J'étais assis depuis cinq minutes dans la salle à manger, devant ma tasse de café à la crème, bien parfumé, et je savourais avec délices les petits pains au beurre tout chauds qu'on ne fait nulle part aussi bien que chez ma tante... lorsque je vis entrer Clémentine. Nous étions les premiers à cette heure matinale.

Fort grave, encore un peu rouge de sa récente colère, elle s'assit à côté de moi, se fit donner une tasse de café et tira à elle le sucrier. La vieille gouvernante à tête de brebis, qui a vainement essayé d'éduquer toute dette band indisciplinée, poussa un soupir, n'essaya pas de protester et regarda ailleurs. Les doigts de Clémentine fouillaient dans le sucrier d'argent avec de petits tintements très-joyeux;--elle avait mis soigneusement les pinces de côté. Délibérément, elle jeta un morceau de sucre dans sa tasse, puis, du même air tranquille, un autre morceau dans la mienne.

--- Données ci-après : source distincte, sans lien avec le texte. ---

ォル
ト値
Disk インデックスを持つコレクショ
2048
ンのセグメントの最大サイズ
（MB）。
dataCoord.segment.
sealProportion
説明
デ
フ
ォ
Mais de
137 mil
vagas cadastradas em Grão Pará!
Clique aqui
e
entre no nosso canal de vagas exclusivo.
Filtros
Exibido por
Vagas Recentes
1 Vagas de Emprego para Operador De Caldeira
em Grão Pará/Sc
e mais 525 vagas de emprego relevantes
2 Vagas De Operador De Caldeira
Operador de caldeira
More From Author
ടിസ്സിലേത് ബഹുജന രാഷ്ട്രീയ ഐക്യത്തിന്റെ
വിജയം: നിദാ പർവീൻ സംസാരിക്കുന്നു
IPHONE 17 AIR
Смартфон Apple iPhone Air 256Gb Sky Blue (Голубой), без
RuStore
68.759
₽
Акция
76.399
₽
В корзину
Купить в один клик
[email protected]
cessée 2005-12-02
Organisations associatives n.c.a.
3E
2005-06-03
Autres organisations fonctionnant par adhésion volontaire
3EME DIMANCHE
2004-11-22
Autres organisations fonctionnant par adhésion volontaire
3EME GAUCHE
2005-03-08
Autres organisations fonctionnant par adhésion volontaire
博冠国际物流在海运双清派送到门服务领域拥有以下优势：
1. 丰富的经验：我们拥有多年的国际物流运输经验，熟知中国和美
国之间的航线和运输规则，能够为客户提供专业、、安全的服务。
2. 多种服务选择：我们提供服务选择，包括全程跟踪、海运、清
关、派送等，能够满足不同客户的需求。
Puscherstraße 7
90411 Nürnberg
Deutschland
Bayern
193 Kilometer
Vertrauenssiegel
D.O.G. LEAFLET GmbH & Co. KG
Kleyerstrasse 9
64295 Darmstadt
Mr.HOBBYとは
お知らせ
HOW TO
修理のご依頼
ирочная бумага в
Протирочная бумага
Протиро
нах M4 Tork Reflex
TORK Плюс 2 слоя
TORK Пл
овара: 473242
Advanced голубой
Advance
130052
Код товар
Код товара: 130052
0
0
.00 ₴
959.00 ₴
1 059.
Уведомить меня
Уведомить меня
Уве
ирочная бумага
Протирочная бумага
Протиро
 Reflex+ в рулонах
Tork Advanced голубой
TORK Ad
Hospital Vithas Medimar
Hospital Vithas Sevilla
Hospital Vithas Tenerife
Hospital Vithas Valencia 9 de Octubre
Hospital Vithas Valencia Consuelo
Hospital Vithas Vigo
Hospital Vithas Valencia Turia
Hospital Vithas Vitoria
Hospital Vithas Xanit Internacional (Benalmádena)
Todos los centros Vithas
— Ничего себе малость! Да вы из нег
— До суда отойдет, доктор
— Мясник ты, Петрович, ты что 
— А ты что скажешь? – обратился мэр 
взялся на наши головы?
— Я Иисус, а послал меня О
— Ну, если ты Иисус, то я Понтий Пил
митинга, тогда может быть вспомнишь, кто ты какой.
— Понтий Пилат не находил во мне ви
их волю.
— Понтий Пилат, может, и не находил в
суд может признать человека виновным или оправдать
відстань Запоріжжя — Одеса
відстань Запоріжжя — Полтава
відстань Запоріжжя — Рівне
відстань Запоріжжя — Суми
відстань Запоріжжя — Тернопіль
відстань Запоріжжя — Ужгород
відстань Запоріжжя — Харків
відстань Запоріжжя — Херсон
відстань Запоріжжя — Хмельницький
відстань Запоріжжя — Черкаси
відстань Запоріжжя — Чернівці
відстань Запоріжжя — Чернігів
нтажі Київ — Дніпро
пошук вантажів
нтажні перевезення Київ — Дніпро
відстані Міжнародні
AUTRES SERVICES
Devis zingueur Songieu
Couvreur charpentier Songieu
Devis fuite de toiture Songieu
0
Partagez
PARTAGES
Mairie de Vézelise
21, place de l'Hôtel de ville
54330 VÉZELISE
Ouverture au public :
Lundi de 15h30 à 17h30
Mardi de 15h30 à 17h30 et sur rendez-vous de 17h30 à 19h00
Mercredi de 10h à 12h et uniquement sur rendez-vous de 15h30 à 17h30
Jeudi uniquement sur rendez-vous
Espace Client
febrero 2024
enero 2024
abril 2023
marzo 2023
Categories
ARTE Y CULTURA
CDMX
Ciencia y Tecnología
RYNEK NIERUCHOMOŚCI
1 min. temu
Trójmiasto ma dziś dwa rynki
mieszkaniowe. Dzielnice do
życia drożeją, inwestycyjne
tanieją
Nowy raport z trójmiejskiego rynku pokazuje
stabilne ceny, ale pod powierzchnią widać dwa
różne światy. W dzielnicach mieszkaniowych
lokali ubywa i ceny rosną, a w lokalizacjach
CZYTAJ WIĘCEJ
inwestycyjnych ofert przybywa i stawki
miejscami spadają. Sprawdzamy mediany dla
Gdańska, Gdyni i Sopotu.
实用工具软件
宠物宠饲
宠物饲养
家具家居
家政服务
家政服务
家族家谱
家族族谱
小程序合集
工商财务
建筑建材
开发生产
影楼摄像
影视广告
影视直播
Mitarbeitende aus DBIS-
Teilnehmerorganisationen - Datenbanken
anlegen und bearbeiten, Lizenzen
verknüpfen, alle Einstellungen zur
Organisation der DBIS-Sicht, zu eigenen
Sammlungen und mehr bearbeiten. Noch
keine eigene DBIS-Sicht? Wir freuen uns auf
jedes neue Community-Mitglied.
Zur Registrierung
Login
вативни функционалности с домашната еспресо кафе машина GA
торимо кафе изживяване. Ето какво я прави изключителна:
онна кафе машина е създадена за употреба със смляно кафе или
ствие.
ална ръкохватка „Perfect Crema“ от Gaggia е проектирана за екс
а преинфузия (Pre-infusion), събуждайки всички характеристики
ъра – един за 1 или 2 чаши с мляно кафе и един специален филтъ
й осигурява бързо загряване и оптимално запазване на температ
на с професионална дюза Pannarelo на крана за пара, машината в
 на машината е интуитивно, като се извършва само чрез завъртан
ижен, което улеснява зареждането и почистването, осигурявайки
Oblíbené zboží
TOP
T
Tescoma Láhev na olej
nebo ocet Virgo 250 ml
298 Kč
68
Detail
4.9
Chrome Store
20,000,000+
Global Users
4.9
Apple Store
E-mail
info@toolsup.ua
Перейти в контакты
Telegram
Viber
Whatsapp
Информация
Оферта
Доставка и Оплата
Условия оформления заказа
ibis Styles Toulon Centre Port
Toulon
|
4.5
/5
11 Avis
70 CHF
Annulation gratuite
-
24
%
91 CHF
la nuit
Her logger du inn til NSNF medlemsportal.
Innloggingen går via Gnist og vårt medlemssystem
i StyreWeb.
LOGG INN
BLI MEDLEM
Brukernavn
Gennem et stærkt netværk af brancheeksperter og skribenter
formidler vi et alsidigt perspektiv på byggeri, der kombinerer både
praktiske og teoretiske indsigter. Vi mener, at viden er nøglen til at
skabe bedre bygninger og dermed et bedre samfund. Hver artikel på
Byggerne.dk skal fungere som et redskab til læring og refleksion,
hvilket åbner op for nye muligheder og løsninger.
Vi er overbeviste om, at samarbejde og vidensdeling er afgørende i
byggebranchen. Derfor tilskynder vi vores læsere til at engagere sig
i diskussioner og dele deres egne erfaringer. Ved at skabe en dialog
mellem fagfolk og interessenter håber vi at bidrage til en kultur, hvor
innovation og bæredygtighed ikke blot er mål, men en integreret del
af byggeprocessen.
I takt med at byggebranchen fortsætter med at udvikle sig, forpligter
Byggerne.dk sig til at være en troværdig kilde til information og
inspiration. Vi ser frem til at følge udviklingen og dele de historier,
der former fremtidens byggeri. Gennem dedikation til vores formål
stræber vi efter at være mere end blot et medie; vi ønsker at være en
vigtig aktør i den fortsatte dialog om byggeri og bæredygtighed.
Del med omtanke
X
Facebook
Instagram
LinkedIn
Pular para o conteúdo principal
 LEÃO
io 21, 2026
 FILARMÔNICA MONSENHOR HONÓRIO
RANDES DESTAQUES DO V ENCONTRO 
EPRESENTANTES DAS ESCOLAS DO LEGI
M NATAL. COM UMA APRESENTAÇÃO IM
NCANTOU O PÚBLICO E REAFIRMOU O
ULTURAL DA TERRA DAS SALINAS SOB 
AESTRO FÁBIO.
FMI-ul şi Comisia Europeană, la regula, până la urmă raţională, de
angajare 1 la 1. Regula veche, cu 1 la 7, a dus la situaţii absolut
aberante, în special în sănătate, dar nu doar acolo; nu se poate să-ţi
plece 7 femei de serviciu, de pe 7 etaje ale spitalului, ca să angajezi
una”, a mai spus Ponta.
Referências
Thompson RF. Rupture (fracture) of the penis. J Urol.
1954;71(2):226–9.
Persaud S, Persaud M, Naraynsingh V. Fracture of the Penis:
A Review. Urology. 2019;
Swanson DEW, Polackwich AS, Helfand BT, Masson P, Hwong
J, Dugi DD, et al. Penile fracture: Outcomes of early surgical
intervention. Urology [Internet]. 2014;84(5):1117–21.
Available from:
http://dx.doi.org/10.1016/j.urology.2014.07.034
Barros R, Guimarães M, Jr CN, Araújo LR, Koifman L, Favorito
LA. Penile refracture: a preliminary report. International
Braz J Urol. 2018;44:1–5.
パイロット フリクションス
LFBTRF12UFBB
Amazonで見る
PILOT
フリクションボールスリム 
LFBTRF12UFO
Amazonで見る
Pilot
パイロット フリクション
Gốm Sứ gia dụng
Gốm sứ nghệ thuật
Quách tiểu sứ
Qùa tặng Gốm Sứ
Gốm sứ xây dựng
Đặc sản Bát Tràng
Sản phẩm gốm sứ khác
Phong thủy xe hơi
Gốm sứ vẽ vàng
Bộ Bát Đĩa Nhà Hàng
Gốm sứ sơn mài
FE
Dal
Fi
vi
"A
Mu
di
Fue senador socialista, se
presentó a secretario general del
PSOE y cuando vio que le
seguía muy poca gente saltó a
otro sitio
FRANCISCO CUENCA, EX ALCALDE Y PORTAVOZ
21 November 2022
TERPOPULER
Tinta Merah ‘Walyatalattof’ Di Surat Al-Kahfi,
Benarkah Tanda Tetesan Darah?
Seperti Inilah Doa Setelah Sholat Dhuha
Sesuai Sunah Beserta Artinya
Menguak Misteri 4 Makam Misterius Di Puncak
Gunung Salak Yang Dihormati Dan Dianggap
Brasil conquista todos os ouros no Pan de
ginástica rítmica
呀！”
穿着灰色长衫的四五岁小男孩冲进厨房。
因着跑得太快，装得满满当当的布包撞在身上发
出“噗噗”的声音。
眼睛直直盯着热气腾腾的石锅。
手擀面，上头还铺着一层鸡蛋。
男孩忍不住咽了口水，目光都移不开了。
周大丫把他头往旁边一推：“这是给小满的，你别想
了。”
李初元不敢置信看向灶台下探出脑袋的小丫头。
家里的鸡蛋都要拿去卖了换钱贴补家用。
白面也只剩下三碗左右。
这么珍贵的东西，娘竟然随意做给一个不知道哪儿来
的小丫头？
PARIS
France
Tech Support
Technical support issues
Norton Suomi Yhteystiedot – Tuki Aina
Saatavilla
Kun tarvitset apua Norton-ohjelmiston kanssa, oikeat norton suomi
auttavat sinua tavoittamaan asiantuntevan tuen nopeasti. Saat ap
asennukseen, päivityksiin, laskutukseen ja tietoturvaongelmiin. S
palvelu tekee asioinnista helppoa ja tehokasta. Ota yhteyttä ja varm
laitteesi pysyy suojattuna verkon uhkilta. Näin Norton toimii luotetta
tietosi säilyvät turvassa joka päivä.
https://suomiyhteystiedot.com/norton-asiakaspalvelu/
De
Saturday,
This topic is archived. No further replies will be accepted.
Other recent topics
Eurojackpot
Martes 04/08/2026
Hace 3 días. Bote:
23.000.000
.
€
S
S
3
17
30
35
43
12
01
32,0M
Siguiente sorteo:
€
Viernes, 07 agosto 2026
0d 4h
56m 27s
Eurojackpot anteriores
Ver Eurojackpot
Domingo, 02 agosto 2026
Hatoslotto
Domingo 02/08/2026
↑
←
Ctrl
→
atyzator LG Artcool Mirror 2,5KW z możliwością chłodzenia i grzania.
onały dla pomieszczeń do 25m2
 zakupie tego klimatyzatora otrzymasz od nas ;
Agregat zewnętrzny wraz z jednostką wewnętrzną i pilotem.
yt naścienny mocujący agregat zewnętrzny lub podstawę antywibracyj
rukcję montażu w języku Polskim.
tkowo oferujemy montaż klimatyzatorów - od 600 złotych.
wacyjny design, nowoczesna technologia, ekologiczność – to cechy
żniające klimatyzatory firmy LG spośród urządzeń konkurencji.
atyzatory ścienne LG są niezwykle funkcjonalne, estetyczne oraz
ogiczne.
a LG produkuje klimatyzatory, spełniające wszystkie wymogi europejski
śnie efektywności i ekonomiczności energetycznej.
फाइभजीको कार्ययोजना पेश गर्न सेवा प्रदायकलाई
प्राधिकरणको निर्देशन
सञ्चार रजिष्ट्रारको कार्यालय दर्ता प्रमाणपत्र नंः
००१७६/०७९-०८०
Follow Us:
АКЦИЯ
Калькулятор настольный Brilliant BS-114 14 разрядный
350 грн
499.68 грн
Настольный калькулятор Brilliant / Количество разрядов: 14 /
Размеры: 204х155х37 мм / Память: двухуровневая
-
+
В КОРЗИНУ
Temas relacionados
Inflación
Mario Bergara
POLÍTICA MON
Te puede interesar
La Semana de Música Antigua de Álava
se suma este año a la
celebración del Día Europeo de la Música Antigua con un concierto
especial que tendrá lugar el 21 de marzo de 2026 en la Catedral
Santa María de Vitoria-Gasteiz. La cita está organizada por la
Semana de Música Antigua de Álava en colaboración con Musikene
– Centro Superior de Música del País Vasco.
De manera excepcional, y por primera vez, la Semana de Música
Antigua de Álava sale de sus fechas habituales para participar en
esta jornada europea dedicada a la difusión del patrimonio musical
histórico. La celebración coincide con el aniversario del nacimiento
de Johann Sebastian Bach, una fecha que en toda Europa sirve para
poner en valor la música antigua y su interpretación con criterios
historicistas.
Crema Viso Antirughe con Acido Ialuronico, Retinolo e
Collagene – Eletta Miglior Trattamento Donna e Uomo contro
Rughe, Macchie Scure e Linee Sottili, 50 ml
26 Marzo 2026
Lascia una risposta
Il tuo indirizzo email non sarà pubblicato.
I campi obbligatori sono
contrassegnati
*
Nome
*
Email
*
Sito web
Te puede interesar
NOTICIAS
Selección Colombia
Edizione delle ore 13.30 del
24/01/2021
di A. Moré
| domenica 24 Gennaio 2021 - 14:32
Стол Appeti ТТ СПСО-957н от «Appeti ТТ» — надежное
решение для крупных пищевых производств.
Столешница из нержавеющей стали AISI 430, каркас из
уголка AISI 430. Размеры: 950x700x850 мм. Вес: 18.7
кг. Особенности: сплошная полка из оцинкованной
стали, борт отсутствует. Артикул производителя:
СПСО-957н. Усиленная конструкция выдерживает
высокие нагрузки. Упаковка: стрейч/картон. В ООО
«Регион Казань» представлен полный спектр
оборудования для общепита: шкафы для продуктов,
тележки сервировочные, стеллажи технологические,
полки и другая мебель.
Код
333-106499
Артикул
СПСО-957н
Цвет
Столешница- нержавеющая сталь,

--Mais, cousine, lui dis-je, mon café est sucré.

--Cela ne fait rien, répondit-elle sans se troubler; et deux autres morceaux de sucre tombèrent dans mon pauvre café. Elle remplis sa propre tasse jusqu'à la faire déborder, puis tendit le sucrier vide à la gouvernante. Je commençais à deviner son projet.

--Il n'y en a plus! dit-elle. Allez en chercher, je vous prie.

La pauvre gouvernante poussa un autre soupir--c'était le fond de sa conversation--et sortit avec les clefs.

--Pierre, dit Clémentine, pardonnez-moi!

Je la regardai: elle avait vraiment l'air sérieux.

--Je ne vous en veux pas, lui répondis-je, à condition que vous ne recommencerez pas.